Look through the data below and show every line that includes "Отвертки".

***** PROVIDED RECORDS

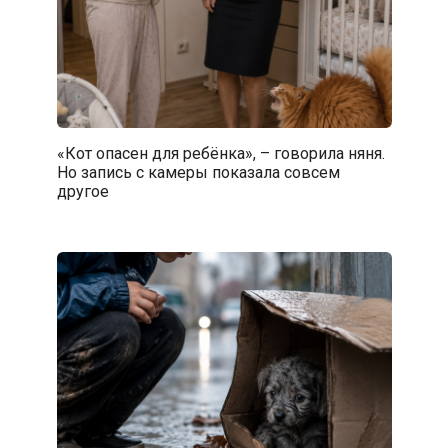
«Кот опасен для ребёнка», – говорила няня.
Но запись с камеры показала совсем
другое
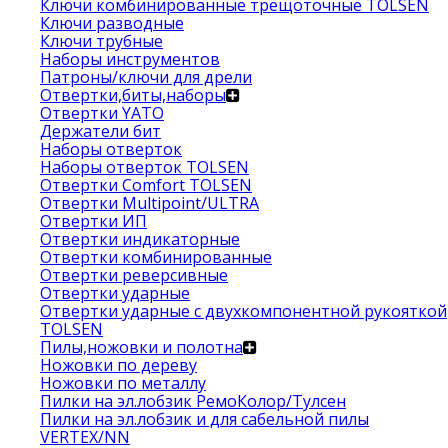
Ключи комбинированные трещоточные TOLSEN
Ключи разводные
Ключи трубные
Наборы инструментов
Патроны/ключи для дрели
Отвертки,биты,наборы
Отвертки YATO
Держатели бит
Наборы отверток
Наборы отверток TOLSEN
Отвертки Comfort TOLSEN
Отвертки Multipoint/ULTRA
Отвертки ИП
Отвертки индикаторные
Отвертки комбинированные
Отвертки реверсивные
Отвертки ударные
Отвертки ударные с двухкомпонентной рукояткой
TOLSEN
Пилы,ножовки и полотна
Ножовки по дереву
Ножовки по металлу
Пилки на эл.лобзик РемоКолор/Тулсен
Пилки на эл.лобзик и для сабельной пилы
VERTEX/NN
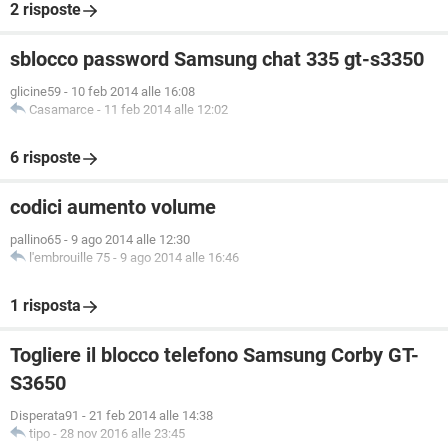
2 risposte
sblocco password Samsung chat 335 gt-s3350
glicine59
-
10 feb 2014 alle 16:08
Casamarce
-
11 feb 2014 alle 12:02
6 risposte
codici aumento volume
pallino65
-
9 ago 2014 alle 12:30
l'embrouille 75
-
9 ago 2014 alle 16:46
1 risposta
Togliere il blocco telefono Samsung Corby GT-
S3650
Disperata91
-
21 feb 2014 alle 14:38
tipo
-
28 nov 2016 alle 23:45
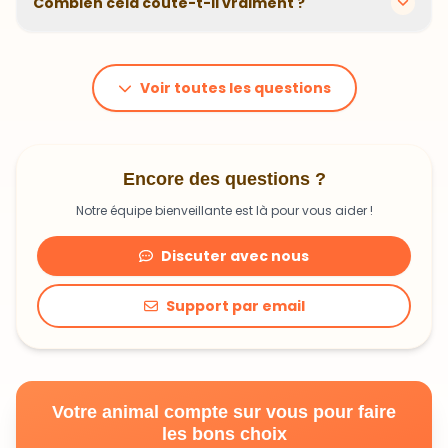
Combien cela coûte-t-il vraiment ?
problématiques et privilégions des recettes
hypoallergéniques quand nécessaire.
Le prix dépend du poids et des besoins de votre
animal. En moyenne, comptez 1,20€ à 1,99€ par jour.
C'est un investissement dans sa santé qui peut vous
Voir toutes les questions
faire économiser en frais vétérinaires !
Encore des questions ?
Notre équipe bienveillante est là pour vous aider !
Discuter avec nous
Support par email
Votre animal compte sur vous pour faire
les bons choix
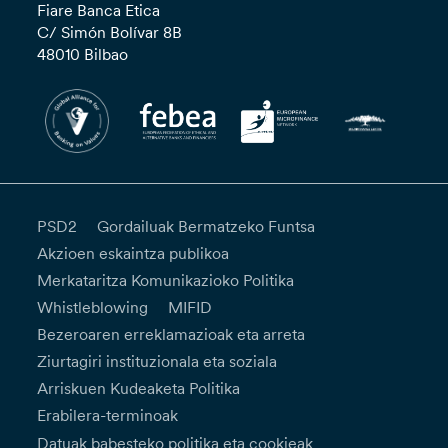
Fiare Banca Etica
C/ Simón Bolívar 8B
48010 Bilbao
PSD2
Gordailuak Bermatzeko Funtsa
Akzioen eskaintza publikoa
Merkataritza Komunikazioko Politika
Whistleblowing
MIFID
Bezeroaren erreklamazioak eta arreta
Ziurtagiri instituzionala eta soziala
Arriskuen Kudeaketa Politika
Erabilera-terminoak
Datuak babesteko politika eta cookieak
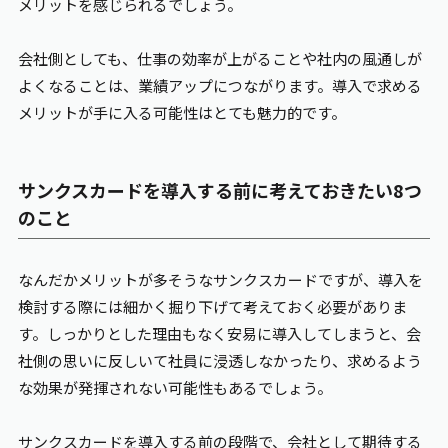
メリットを感じられるでしょう。
会社側としても、仕事の効率が上がることや社内の風通しが
よくなることは、業績アップにつながります。導入で求める
メリットが手に入る可能性はとても魅力的です。
サンクスカードを導入する前に考えておきたい8つ
のこと
なんだかメリットが多そうなサンクスカードですが、導入を
検討する際には細かく掘り下げて考えておく必要がありま
す。しっかりとした理由もなく安易に導入してしまうと、会
社側の思いに反しいて社員に浸透しなかったり、求めるよう
な効果が発揮されない可能性もあるでしょう。
サンクスカードを導入する前の段階で、会社として期待する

**********

:: WORKED SOLUTION ::
Отвертки,биты,наборы
Отвертки YATO
Отвертки Comfort TOLSEN
Отвертки Multipoint/ULTRA
Отвертки ИП
Отвертки индикаторные
Отвертки комбинированные
Отвертки реверсивные
Отвертки ударные
Отвертки ударные с двухкомпонентной рукояткой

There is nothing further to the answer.